- The problem:
Could you restate every entry word for word, leaving the pictures out?

=== Begin Enclosure ===

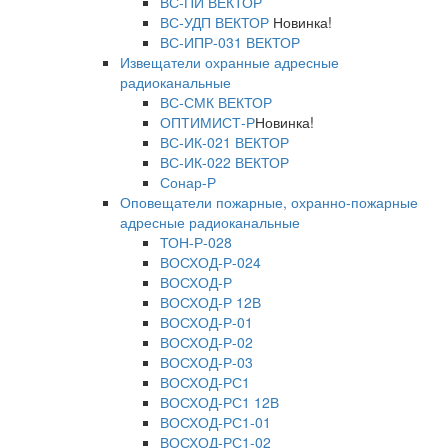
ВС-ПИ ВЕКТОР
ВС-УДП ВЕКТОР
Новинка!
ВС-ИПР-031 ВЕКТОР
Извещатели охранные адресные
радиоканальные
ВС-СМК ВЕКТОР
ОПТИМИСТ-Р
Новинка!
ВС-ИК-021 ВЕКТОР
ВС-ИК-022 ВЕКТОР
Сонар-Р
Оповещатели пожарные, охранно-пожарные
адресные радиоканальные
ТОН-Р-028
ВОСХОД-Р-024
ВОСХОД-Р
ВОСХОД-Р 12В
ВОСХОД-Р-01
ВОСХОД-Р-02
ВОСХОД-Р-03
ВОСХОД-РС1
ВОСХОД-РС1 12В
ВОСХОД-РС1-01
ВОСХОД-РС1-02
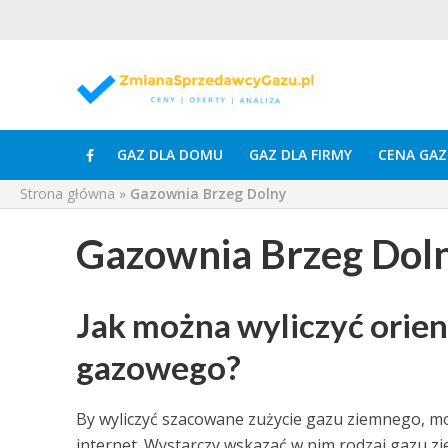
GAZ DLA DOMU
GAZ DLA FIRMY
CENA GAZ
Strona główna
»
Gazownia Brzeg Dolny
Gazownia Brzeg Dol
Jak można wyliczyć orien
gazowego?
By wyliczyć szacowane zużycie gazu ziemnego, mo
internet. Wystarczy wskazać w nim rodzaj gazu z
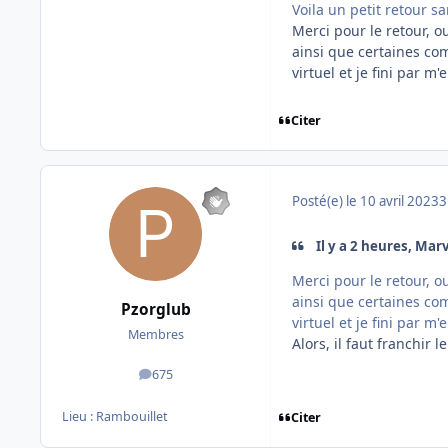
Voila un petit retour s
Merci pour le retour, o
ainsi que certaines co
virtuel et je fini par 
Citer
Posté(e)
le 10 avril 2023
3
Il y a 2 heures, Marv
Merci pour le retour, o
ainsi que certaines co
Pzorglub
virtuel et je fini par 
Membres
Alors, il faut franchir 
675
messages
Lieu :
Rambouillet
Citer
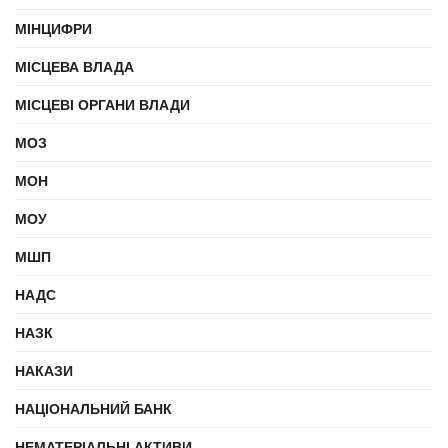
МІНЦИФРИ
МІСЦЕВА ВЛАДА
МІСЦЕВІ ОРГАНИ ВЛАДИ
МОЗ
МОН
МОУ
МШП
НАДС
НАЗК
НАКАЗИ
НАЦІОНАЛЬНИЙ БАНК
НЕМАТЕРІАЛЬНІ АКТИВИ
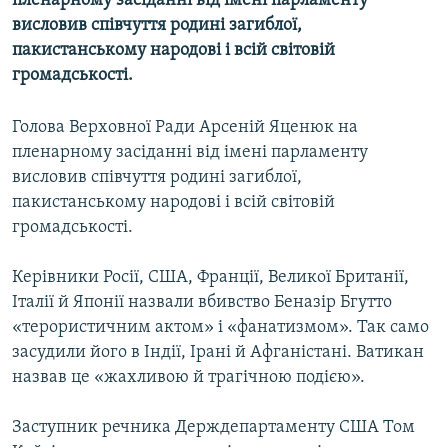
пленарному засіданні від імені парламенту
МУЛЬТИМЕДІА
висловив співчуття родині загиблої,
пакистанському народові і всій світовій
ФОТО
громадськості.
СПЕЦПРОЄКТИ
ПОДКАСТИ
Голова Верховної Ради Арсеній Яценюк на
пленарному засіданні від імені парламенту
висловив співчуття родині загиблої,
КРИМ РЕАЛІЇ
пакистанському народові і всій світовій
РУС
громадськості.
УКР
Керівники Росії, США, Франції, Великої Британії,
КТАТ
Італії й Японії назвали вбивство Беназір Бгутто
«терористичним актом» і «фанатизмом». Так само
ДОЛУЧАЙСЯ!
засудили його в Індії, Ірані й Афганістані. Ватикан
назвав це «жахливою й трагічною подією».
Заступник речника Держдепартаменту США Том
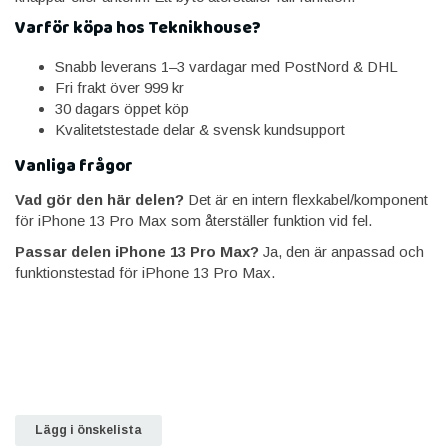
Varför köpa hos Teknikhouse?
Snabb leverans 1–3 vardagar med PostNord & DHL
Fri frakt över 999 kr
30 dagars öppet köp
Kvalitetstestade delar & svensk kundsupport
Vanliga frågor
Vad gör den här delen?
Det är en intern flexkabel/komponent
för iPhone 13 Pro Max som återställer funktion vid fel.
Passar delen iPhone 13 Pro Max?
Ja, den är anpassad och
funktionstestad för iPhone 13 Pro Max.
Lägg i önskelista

=== End Enclosure ===

- Exercise result:
ВС-ПИ ВЕКТОР
ВС-УДП ВЕКТОР
Новинка!
ВС-ИПР-031 ВЕКТОР
Извещатели охранные адресные
радиоканальные
ВС-СМК ВЕКТОР
ОПТИМИСТ-Р
Новинка!
ВС-ИК-021 ВЕКТОР
ВС-ИК-022 ВЕКТОР
Сонар-Р
Оповещатели пожарные, охранно-пожарные
адресные радиоканальные
ТОН-Р-028
ВОСХОД-Р-024
ВОСХОД-Р
ВОСХОД-Р 12В
ВОСХОД-Р-01
ВОСХОД-Р-02
ВОСХОД-Р-03
ВОСХОД-РС1
ВОСХОД-РС1 12В
ВОСХОД-РС1-01
ВОСХОД-РС1-02
GAZ DLA DOMU
GAZ DLA FIRMY
CENA GAZ
Strona główna
»
Gazownia Brzeg Dolny
Gazownia Brzeg Dol
Jak można wyliczyć orien
gazowego?
By wyliczyć szacowane zużycie gazu ziemnego, mo
internet. Wystarczy wskazać w nim rodzaj gazu z
Voila un petit retour s
Merci pour le retour, o
ainsi que certaines co
virtuel et je fini par 
Citer
Posté(e)
le 10 avril 2023
3
Il y a 2 heures, Marv
Merci pour le retour, o
ainsi que certaines co
Pzorglub
virtuel et je fini par 
Membres
Alors, il faut franchir 
675
messages
Lieu :
Rambouillet
Citer
МІНЦИФРИ
МІСЦЕВА ВЛАДА
МІСЦЕВІ ОРГАНИ ВЛАДИ
МОЗ
МОН
МОУ
МШП
НАДС
НАЗК
НАКАЗИ
НАЦІОНАЛЬНИЙ БАНК
НЕМАТЕРІАЛЬНІ АКТИВИ
пленарному засіданні від імені парламенту
МУЛЬТИМЕДІА
висловив співчуття родині загиблої,
пакистанському народові і всій світовій
ФОТО
громадськості.
СПЕЦПРОЄКТИ
ПОДКАСТИ
Голова Верховної Ради Арсеній Яценюк на
пленарному засіданні від імені парламенту
висловив співчуття родині загиблої,
КРИМ РЕАЛІЇ
пакистанському народові і всій світовій
РУС
громадськості.
УКР
Керівники Росії, США, Франції, Великої Британії,
КТАТ
Італії й Японії назвали вбивство Беназір Бгутто
«терористичним актом» і «фанатизмом». Так само
ДОЛУЧАЙСЯ!
засудили його в Індії, Ірані й Афганістані. Ватикан
назвав це «жахливою й трагічною подією».
Заступник речника Держдепартаменту США Том
Varför köpa hos Teknikhouse?
Snabb leverans 1–3 vardagar med PostNord & DHL
Fri frakt över 999 kr
30 dagars öppet köp
Kvalitetstestade delar & svensk kundsupport
Vanliga frågor
Vad gör den här delen?
Det är en intern flexkabel/komponent
för iPhone 13 Pro Max som återställer funktion vid fel.
Passar delen iPhone 13 Pro Max?
Ja, den är anpassad och
funktionstestad för iPhone 13 Pro Max.
Lägg i önskelista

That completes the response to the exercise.